A trip to last month's PCB Design Conference East has reinforced a long-standing opinion of mine regarding the printed-circuit-board (PCB) design-tool industryit's not very dynamic. Progress in board-design tools seems to be, well, slow and steady, concentrating in just a few areas.
Discussing board-level EDA products with several vendors at the show revealed enhancements in the following design areas:
- Better and faster routing, including improved handling of complex, high-pin-count packages
- Improved ties to board manufacturing (DFMdesign for manufacturing)
- Superior performance (speed and signal integrity) of the routed board
- Overall improvements in board-design productivity.
These are all laudable objectives, but EDA vendors of board-design tools are missing the boat. Board design remains a fairly isolated operation from chip design, and that's a problem.

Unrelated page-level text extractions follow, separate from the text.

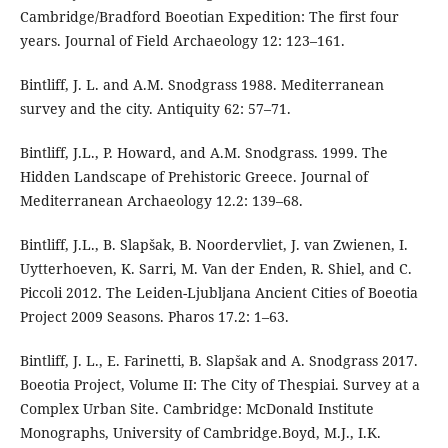
Cambridge/Bradford Boeotian Expedition: The first four
years. Journal of Field Archaeology 12: 123–161.
Bintliff, J. L. and A.M. Snodgrass 1988. Mediterranean
survey and the city. Antiquity 62: 57–71.
Bintliff, J.L., P. Howard, and A.M. Snodgrass. 1999. The
Hidden Landscape of Prehistoric Greece. Journal of
Mediterranean Archaeology 12.2: 139–68.
Bintliff, J.L., B. Slapšak, B. Noordervliet, J. van Zwienen, I.
Uytterhoeven, K. Sarri, M. Van der Enden, R. Shiel, and C.
Piccoli 2012. The Leiden-Ljubljana Ancient Cities of Boeotia
Project 2009 Seasons. Pharos 17.2: 1–63.
Bintliff, J. L., E. Farinetti, B. Slapšak and A. Snodgrass 2017.
Boeotia Project, Volume II: The City of Thespiai. Survey at a
Complex Urban Site. Cambridge: McDonald Institute
Monographs, University of Cambridge.Boyd, M.J., I.K.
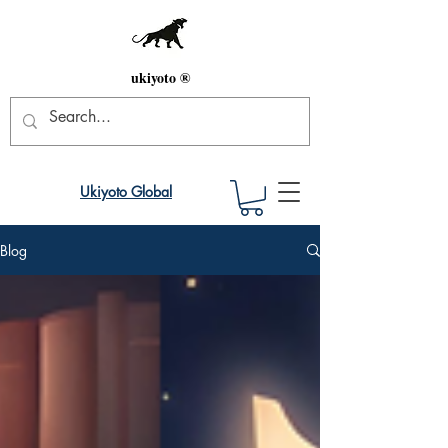
ukiyoto ®
Ukiyoto Global
Blog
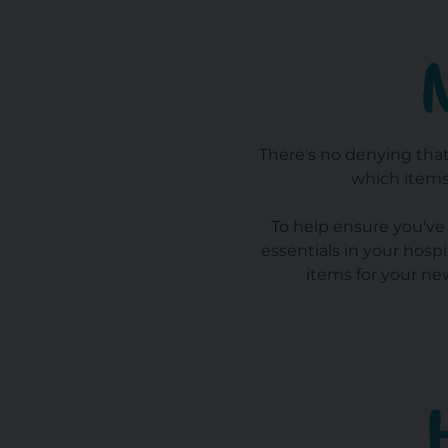
There's no denying that
which items
To help ensure you've 
essentials in your hosp
items for your ne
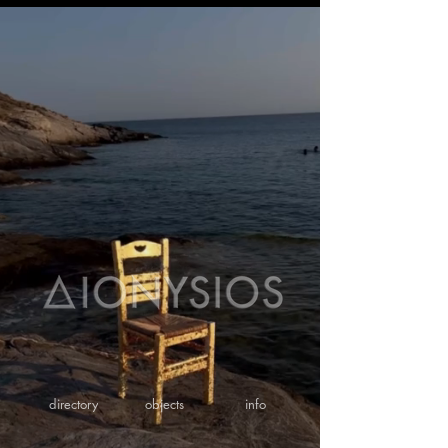
directory
objects
info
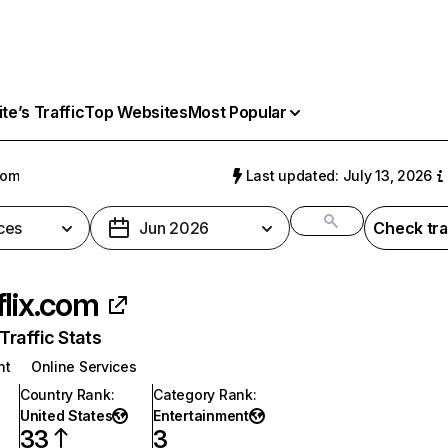
e’s Traffic
Top Websites
Most Popular
com
Last updated: July 13, 2026
ces
Jun 2026
Check tra
flix.com
raffic Stats
nt
Online Services
Country Rank
:
Category Rank
:
United States
Entertainment
33
3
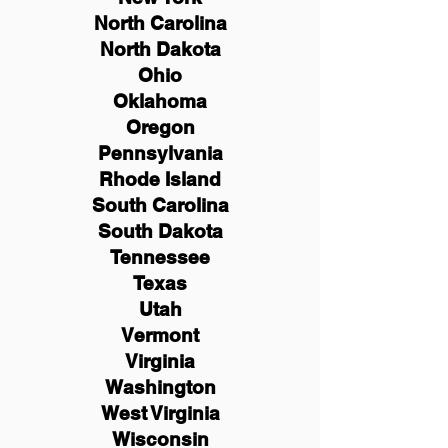
North Carolina
North Dakota
Ohio
Oklahoma
Oregon
Pennsylvania
Rhode Island
South Carolina
South Dakota
Tennessee
Texas
Utah
Vermont
Virginia
Washington
West Virginia
Wisconsin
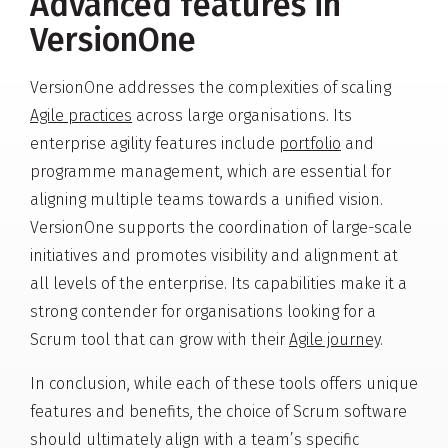
Advanced features in
VersionOne
VersionOne addresses the complexities of scaling
Agile practices
across large organisations. Its
enterprise agility features include
portfolio
and
programme management, which are essential for
aligning multiple teams towards a unified vision.
VersionOne supports the coordination of large-scale
initiatives and promotes visibility and alignment at
all levels of the enterprise. Its capabilities make it a
strong contender for organisations looking for a
Scrum tool that can grow with their
Agile journey
.
In conclusion, while each of these tools offers unique
features and benefits, the choice of Scrum software
should ultimately align with a team’s specific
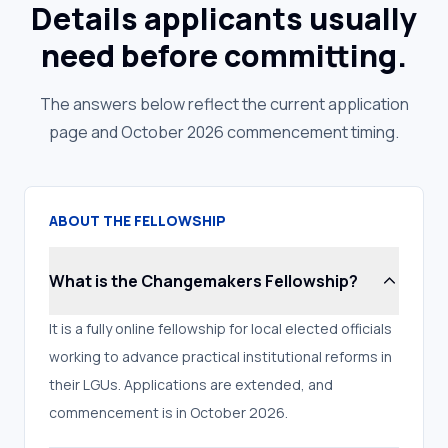
Details applicants usually
need before committing.
The answers below reflect the current application
page and October 2026 commencement timing.
ABOUT THE FELLOWSHIP
What is the Changemakers Fellowship?
It is a fully online fellowship for local elected officials
working to advance practical institutional reforms in
their LGUs. Applications are extended, and
commencement is in October 2026.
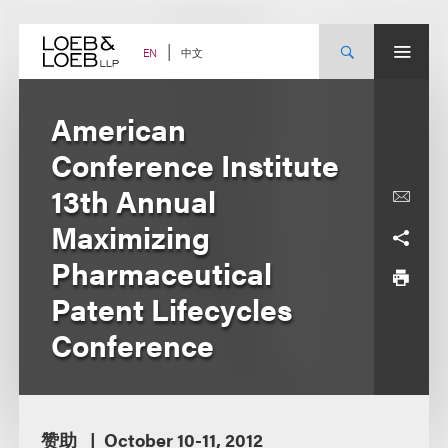
Skip
to
content
中文
EN
American
Conference Institute
13th Annual
Maximizing
Pharmaceutical
Patent Lifecycles
Conference
赞助
October 10-11, 2012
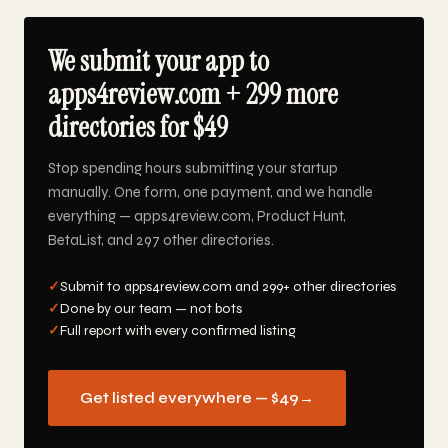
We submit your app to
apps4review.com + 299 more
directories for $49
Stop spending hours submitting your startup
manually. One form, one payment, and we handle
everything — apps4review.com, Product Hunt,
BetaList, and 297 other directories.
✓
Submit to apps4review.com and 299+ other directories
✓
Done by our team — not bots
✓
Full report with every confirmed listing
Get listed everywhere — $49
→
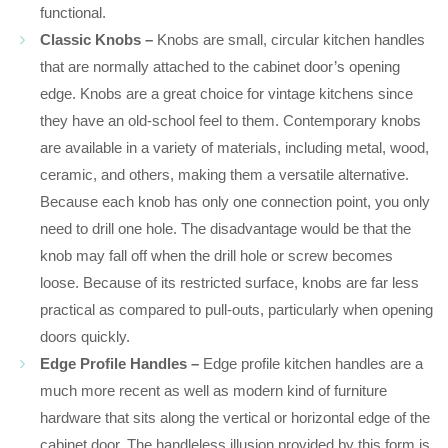
functional.
Classic Knobs –
Knobs are small, circular kitchen handles
that are normally attached to the cabinet door’s opening
edge. Knobs are a great choice for vintage kitchens since
they have an old-school feel to them. Contemporary knobs
are available in a variety of materials, including metal, wood,
ceramic, and others, making them a versatile alternative.
Because each knob has only one connection point, you only
need to drill one hole. The disadvantage would be that the
knob may fall off when the drill hole or screw becomes
loose. Because of its restricted surface, knobs are far less
practical as compared to pull-outs, particularly when opening
doors quickly.
Edge Profile Handles –
Edge profile kitchen handles are a
much more recent as well as modern kind of furniture
hardware that sits along the vertical or horizontal edge of the
cabinet door. The handleless illusion provided by this form is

Chip-based PCB systems need to integrate the design activities of multiple levels of design activitychip, package, and board. A vertically integrated design environment would be extremely valuable in achieving full design closure, in other words, meeting all design specifications in board-based systems. Two of PCB design tools' "Big Three", Mentor Graphics and Cadence Design Systems (Zuken being the third), have extensive EDA products for both chip and board design. However, neither company has, up to now, made significant inroads into an integrated chip/board design-tool suite.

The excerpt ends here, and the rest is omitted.